Ülke yönetiminin toplum üzerindeki etkisini ve toplumun yönetimle olan durum, tutum ve iletişimini müzikle ilişkilendirmesi bakımından; Konfiçyüs’ün “Bir ülkenin ahlâkî biçimde yönetilip, yönetilmediğini anlamak isterseniz, o ülkenin müziğini inceleyiniz[2] sözü, özellikle toplum kültürünün vazgeçilmeyen ürünü olan müziğin önemini belirterek açıklaması bakımından gerçekten önemlidir.
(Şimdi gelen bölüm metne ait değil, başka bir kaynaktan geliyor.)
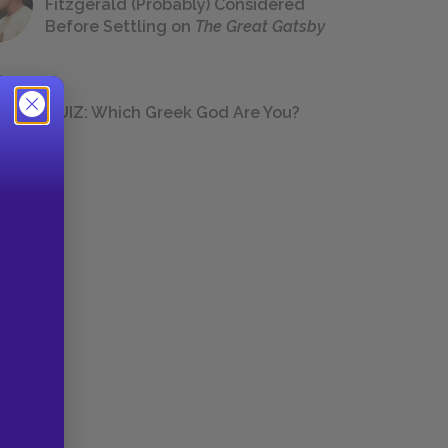
Fitzgerald (Probably) Considered
Before Settling on
The Great Gatsby
QUIZ: Which Greek God Are You?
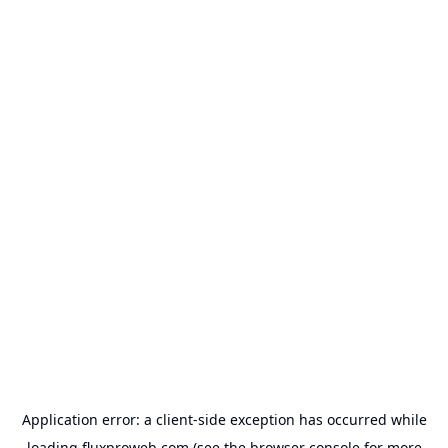
Application error: a
client
-side exception has occurred while
loading
fluxproweb.com
(see the
browser console
for more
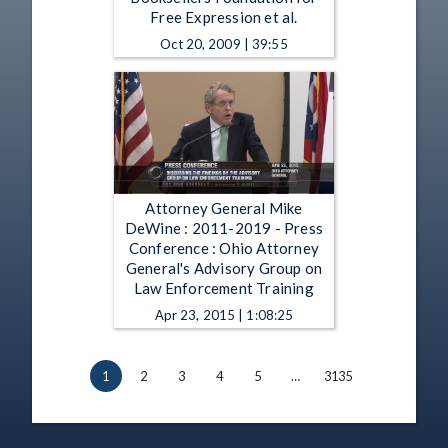
Free Expression et al.
Oct 20, 2009 | 39:55
Attorney General Mike
DeWine : 2011-2019 - Press
Conference : Ohio Attorney
General's Advisory Group on
Law Enforcement Training
Apr 23, 2015 | 1:08:25
1
2
3
4
5
…
3135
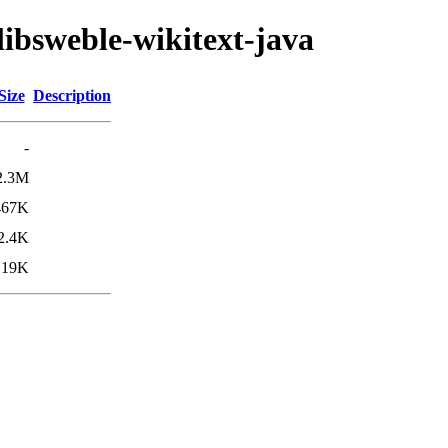
libsweble-wikitext-java
Size
Description
-
2.3M
467K
2.4K
19K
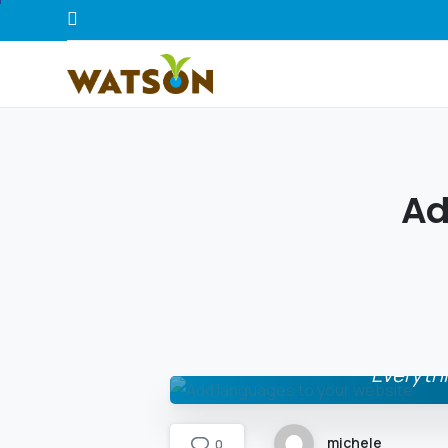
A
Everythi
michele
0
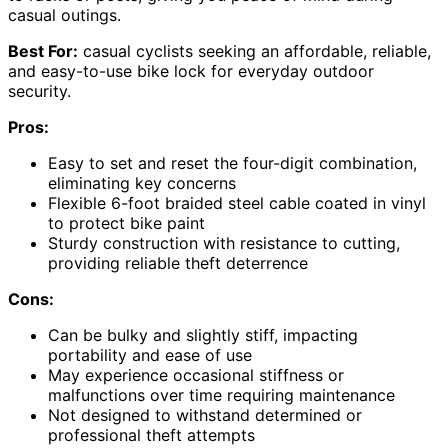
casual outings.
Best For:
casual cyclists seeking an affordable, reliable,
and easy-to-use bike lock for everyday outdoor
security.
Pros:
Easy to set and reset the four-digit combination,
eliminating key concerns
Flexible 6-foot braided steel cable coated in vinyl
to protect bike paint
Sturdy construction with resistance to cutting,
providing reliable theft deterrence
Cons:
Can be bulky and slightly stiff, impacting
portability and ease of use
May experience occasional stiffness or
malfunctions over time requiring maintenance
Not designed to withstand determined or
professional theft attempts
Tarih sürecinde, pek çok üst düzey devlet yöneticilerinin üstün vasıfları arasında çalgı çalmanın önemli yeri olduğunu biliyor ve bunun sosyal statü bakımından bir güç göstergesi olduğunu anlıyoruz. İmparator Adrianus iyi Çitara çaldığını ve güzel şarkı söylediğini övünerek söylerdi [3]. Fransız kralları da, geleneğe karşı bilimsel müziği oluşturmaya çalışan bağımsız sanatçıları savunarak, krallık kolejini kurup, saraylarında sanatçılara fırsat tanıdılar [4] Orhan Gazi, davul çalan ilk Türk padişahı olarak bilinir [5]. II. Mahmut 1826’da Avrupa sanat müziğini devlet politikası biçiminde kabul ederek, Türk müzik tarihinde  yenilik yapmıştır[6].
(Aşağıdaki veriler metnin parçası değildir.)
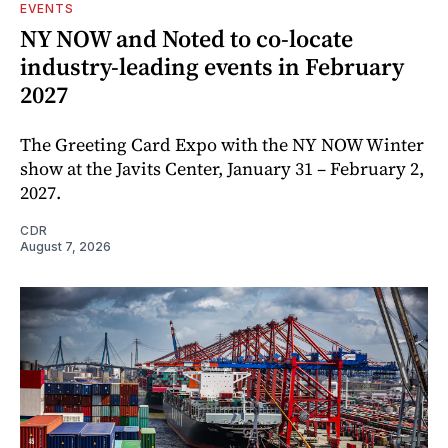
EVENTS
NY NOW and Noted to co-locate
industry-leading events in February
2027
The Greeting Card Expo with the NY NOW Winter
show at the Javits Center, January 31 – February 2,
2027.
CDR
August 7, 2026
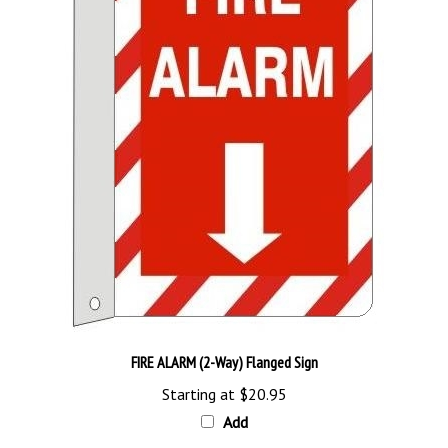
FIRE ALARM (2-Way) Flanged Sign
Starting at
$20.95
Add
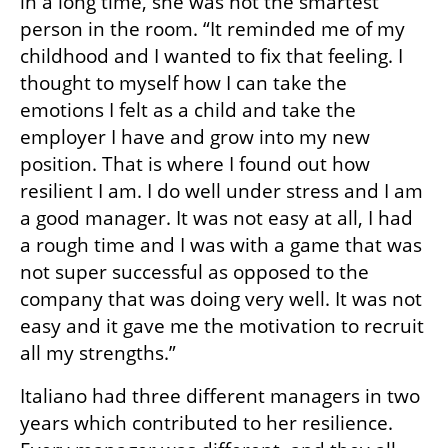
in a long time, she was not the smartest 
person in the room. “It reminded me of my 
childhood and I wanted to fix that feeling. I 
thought to myself how I can take the 
emotions I felt as a child and take the 
employer I have and grow into my new 
position. That is where I found out how 
resilient I am. I do well under stress and I am 
a good manager. It was not easy at all, I had 
a rough time and I was with a game that was 
not super successful as opposed to the 
company that was doing very well. It was not 
easy and it gave me the motivation to recruit 
all my strengths.”
Italiano had three different managers in two 
years which contributed to her resilience. 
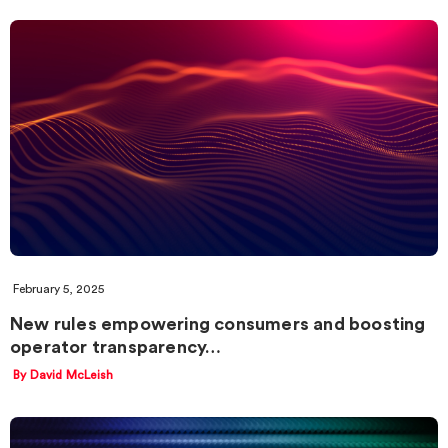
February 5, 2025
New rules empowering consumers and boosting
operator transparency…
By David McLeish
 Tarihsel süreçte Türk toplumları ve kurdukları devletlerde, müziğin toplumsal, sosyal ve kültürel yönleriyle etkili biçimde yer aldığı görülmektedir. Türkler, musikiye devletin vazgeçilmez bir unsuru şeklinde ehemmiyet atfetmişlerdir. Eski Türk Devletlerinde, onlardan alınarak Abbasiler de ve onlardan alınarak bütün İslâm devletlerinde askeri mızıka, İstiklâl alâmetidir [7]  Türklerde ilk orkestra olarak kabul edilen Tuğ’ların (açık mekan nefesli ve vurmalı çalgılar topluluğu) her akşam üzeri hükümdarın sarayı önünde Nevbet denilen konser vermesi, hükümdarın gücünün sembolünü göstermesi yönüyle toplumsal ve sosyal bakımından; burada, her gün yeni bir eserin çalınması ise, müzik kültürü yönüyle önemli bir anlam barındırmaktadır [8]
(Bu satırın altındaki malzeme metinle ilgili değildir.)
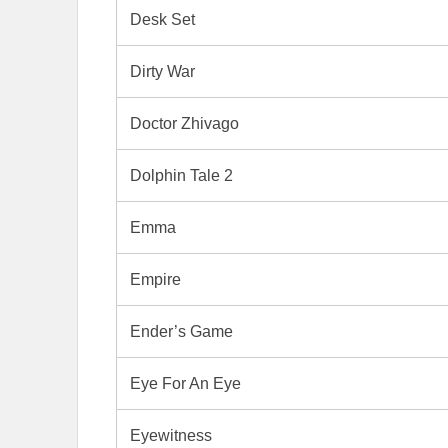
Desk Set
Dirty War
Doctor Zhivago
Dolphin Tale 2
Emma
Empire
Ender’s Game
Eye For An Eye
Eyewitness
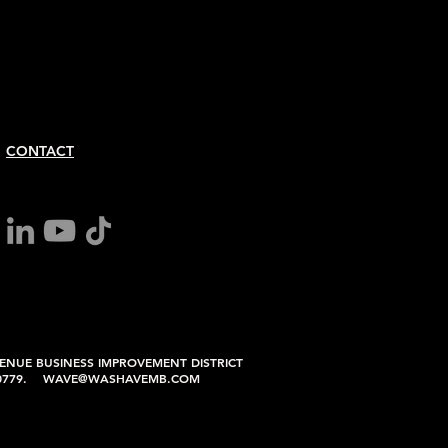
CONTACT
ENUE BUSINESS IMPROVEMENT DISTRICT
6.0779. WAVE@WASHAVEMB.COM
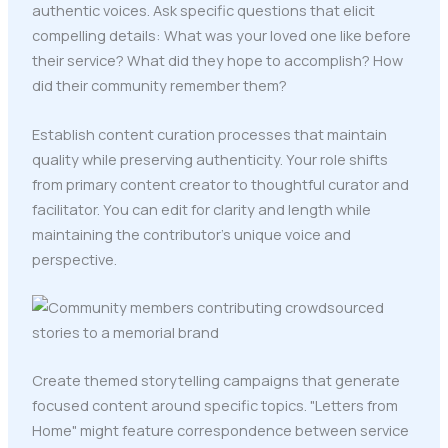
authentic voices. Ask specific questions that elicit
compelling details: What was your loved one like before
their service? What did they hope to accomplish? How
did their community remember them?
Establish content curation processes that maintain
quality while preserving authenticity. Your role shifts
from primary content creator to thoughtful curator and
facilitator. You can edit for clarity and length while
maintaining the contributor's unique voice and
perspective.
Create themed storytelling campaigns that generate
focused content around specific topics. "Letters from
Home" might feature correspondence between service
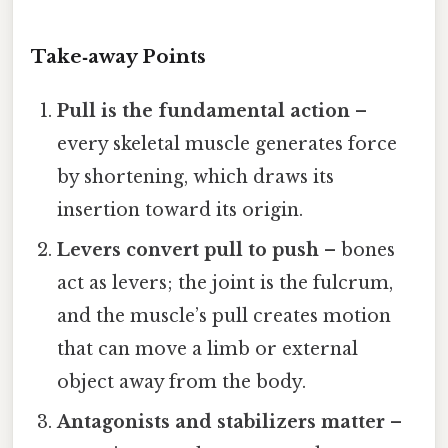
Take‑away Points
Pull is the fundamental action
–
every skeletal muscle generates force
by shortening, which draws its
insertion toward its origin.
Levers convert pull to push
– bones
act as levers; the joint is the fulcrum,
and the muscle’s pull creates motion
that can move a limb or external
object away from the body.
Antagonists and stabilizers matter
–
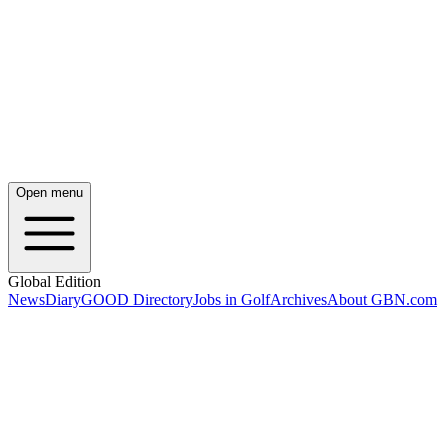
Open menu
Global Edition
News
Diary
GOOD Directory
Jobs in Golf
Archives
About GBN.com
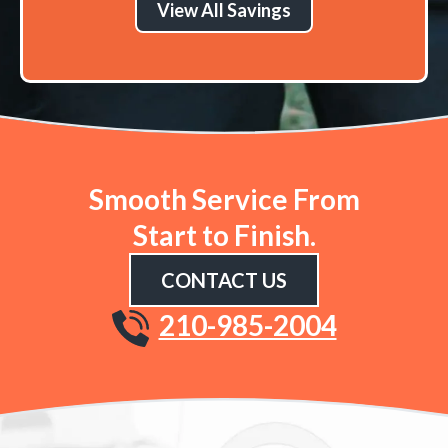
View All Savings
Smooth Service From
Start to Finish.
CONTACT US
210-985-2004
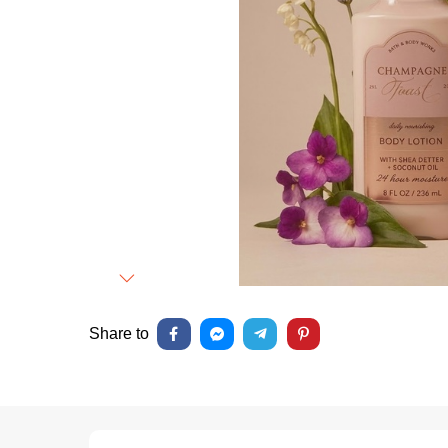
Next
Share to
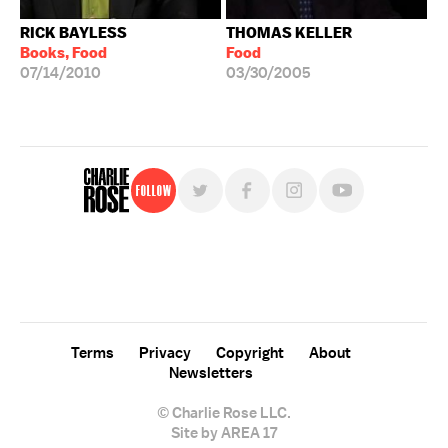
RICK BAYLESS
THOMAS KELLER
Books, Food
Food
07/14/2010
03/30/2005
Follow
For free, regular updates,
sign up for the "Charlie Rose" newsletter.
Terms
Privacy
Copyright
About
Newsletters
© Charlie Rose LLC.
Site by AREA 17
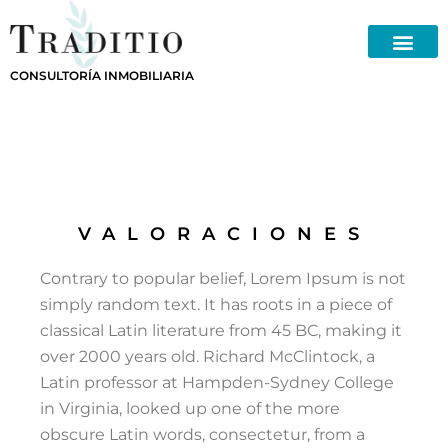
Skip
to
content
CONSULTORÍA INMOBILIARIA
VALORACIONES
Contrary to popular belief, Lorem Ipsum is not
simply random text. It has roots in a piece of
classical Latin literature from 45 BC, making it
over 2000 years old. Richard McClintock, a
Latin professor at Hampden-Sydney College
in Virginia, looked up one of the more
obscure Latin words, consectetur, from a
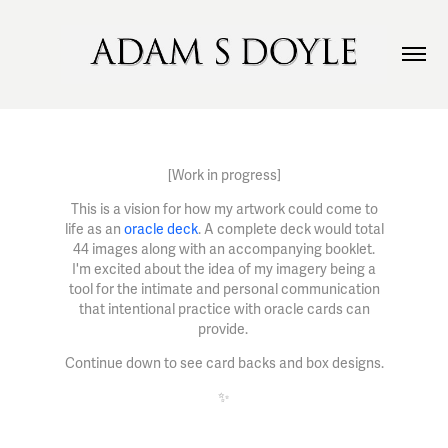
[Work in progress]
This is a vision for how my artwork could come to
life as an
oracle deck
. A complete deck would total
44 images along with an accompanying booklet.
I'm excited about the idea of my imagery being a
tool for the intimate and personal communication
that intentional practice with oracle cards can
provide.
Continue down to see card backs and box designs.
✨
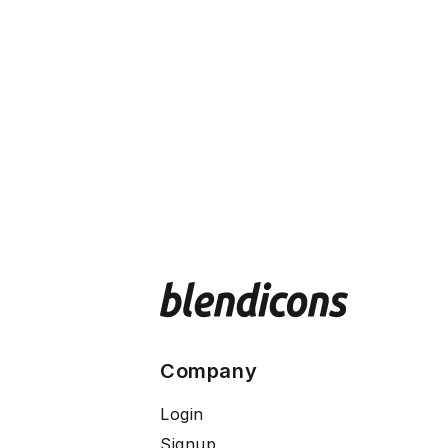
Company
Login
Signup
1284 yılında henüz yirmialtı yaşındaki, Osmanlı devletinin kurucusu Osman Bey’e Selçuklu Sultanı Gıyasettin Mesut tarafından Beğlik Belgileri gönderilmiştir. Bunlar, Tuğ, Tabıl (Davul), Alem, Nakkare’dir. Osman Bey, bunu davul döğdürerek kutlamıştır. Osman Bey’in 1284’te başlattığı kutlamaya hürmeten, Fatih Sultan Mehmet’e kadar Osmanlı padişahları döneminde “ikindi nevbeti” vurulurken ayakta dinleme, gelenek haline gelmiştir. (Say.1992.s:807).  Fatih Sultan Mehmet döneminde bu gelenek kaldırılmıştır [9].

 “Marş” kelimesi anlam olarak çok farklı amaçlarla ve yerlerde kullanılmaktadır. Müzikle ilgili olan anlamları bakımından, ”Ölçülü yürüyüşlerde kullanılan müzik çeşididir”. İtalyanca “marcia”, Almanca “marsch”, Fransızca “marche”, İngilizce “march” olarak yazılmaktadır. Askeri, okul, gençlik, milli, yürüyüş, izci, spor, bayrak, konser, opera, düğün, yas, cenaze gibi konularda yazılmışlardır [10]. Türk Dil Kurumu Büyük Türkçe Sözlük’te; “Ritmi, yürüyen bir kimsenin veya topluluğun adımlarını hatırlatan müzik parçası”, “Bir topluluğu simgelemek için düzenlenmiş müzik parçası” olarak tanımlanmaktadır [11]. Marş: düzenli yürümeyi ve moral vermeyi amaçlayarak bestelenmiş müzik parçası. Marşlar opera ve oratoryo eserleri içinde de yer almıştır. Bu tür marşlar, askeri bandolar tarafından da seslendirilmişlerdir. Genellikle rondo formunda 4/4’lük ve 2/4’lük ölçülerde yazılmalarına rağmen, az da olsa 6/8’lik ölçüde yazılmış olanlar da vardır [12]. Cangal, marşları şarkı formunda çalgı için yazılmış ‘çalgısal eserler’ kategorisinde incelemektedir. Marşın dans ile çok yakın akrabalığı bulunduğunu belirterek, “Yürüyüş anlamına gelmekle beraber, yürüyüşe uygun ve yürüyüşlerde çalınabilecek (ya da söylenebilecek) parçalarına Marş denir” demektedir. Bu yürüyüşten düzenli adımlar anlatılmak isteniyor ki, bu da tartım öğesi ile gerçekleştirilir. Marşlar, 4/4 (bazan 2/4,3/4) ve bütün şarkı formlarında yazılırlar [13].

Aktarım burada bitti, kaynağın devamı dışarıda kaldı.